Fri Feb 27, 2015 5:00 pm
My name is Matt, and I live in the colonies. Specifically Everett, WA - home of the Boeing Commercial Jet. With the help of many people, I help run a Scout organization. We have three units - a Cub Scout Pack, a Boy Scout Troop, and a Venturing Crew.
I'm a massive Anglophile. I think Churchill, and then Thatcher, were the most important political figures of the 20th century (and probably the 21st). That the RPI was invented and promoted by our former colonial masters makes total sense to me. First Turing, then Berners-Lee, now Upton, Mullins, Lang & Mycroft.
We have an integrated unit - all units functioning not as three separate ones, but one continuous unit going up through Eagle Scout and beyond. We inherited about three tons (literally) of industrial robots from Microsoft recently. We have a volunteer who programs PLC's all day. We have one of the world's top anti-cybercrime specialists in the world as a volunteer.
Problem was we did not have a way of elegantly integrating the art and science of programming with the physical world. In the Feb 18th, 2015 edition of the Wall Street Journal came an article by Joanna Stern about the Raspberry Pi. The apple fell from the tree at that moment, and my head still hurts. With the RPI, I can bring all of this talent to bear for very, very little money.
My issue is that most of the kids in our unit can't afford much. I have been stressing the need for kids to look to STEM as a viable alternative to college in order to perhaps find something they might love and also pay the bills. Into that includes all of the vocations - HVAC, plumbing, electrical, etc.
Raspberry Pi is going to change the world, in my opinion, and it is going to unleash so many new true programmers with fresh approaches to solving problems. I have been monitoring the 'maker' movement, which is an attempt to bring low level board stuff to a new generation of kids and adults. This was/is the missing link.
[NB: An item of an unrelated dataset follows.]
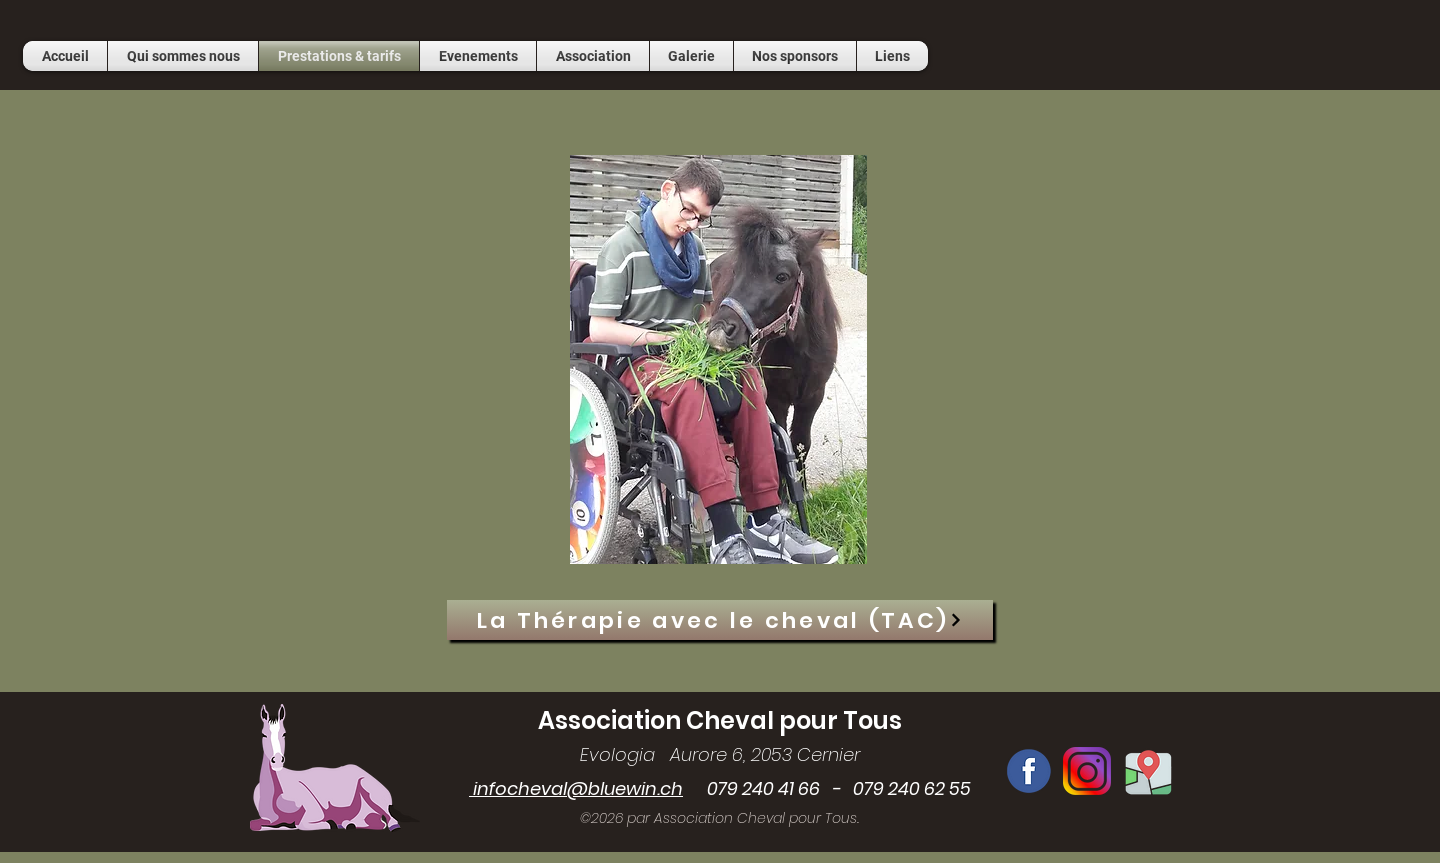 The width and height of the screenshot is (1440, 863). What do you see at coordinates (720, 720) in the screenshot?
I see `Association Cheval pour Tous` at bounding box center [720, 720].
You simply cannot do the things people are doing with a laptop/desktop/mobile that people are doing with a RPI. Because of the price point, you can blow it up, and the downside is minimal. Moreover, our units can create projects at each level, present them to people with money, and they will open their wallets. My wife teaches, and they are buying $250 chromebooks by the 100s and 1000s for school districts. With $250, you can hack NASA and hijack a launch sequence (Estes Wifi Project) and still have money left over for pizza - good pizza too. They have no idea how much more capability is possible for far, far less than half the unit cost with this approach.
Ten years from now, I think this will be the movement that ushers in the next level of innovation and will help countries that were poor become rich. This can transform Africa and South America.
My only real issue was not hearing about this until now. This started in 2006. I've been involved in Scouting that long, and I haven't heard a peep about this until I saw it in the WSJ. That is criminal. Almost a decade.
I was shocked that the only place I could seem to order an 'ultimate' kit was from Amazon. I know this was not in stock at the Radio Shack. The irony is that perhaps the RPI might have saved Radio Shack.
Not sure if you beautiful limeys know what a Radio Shack is, or was, but it was quite a place for electronics hobbyists in its day.
Thank you, UK, for bringing us the computer, and the web. Thank you also for that other rock star - Sir Robert Baden-Powell.
Thank you for the Raspberry Pi, the latest innovation out of the Isles.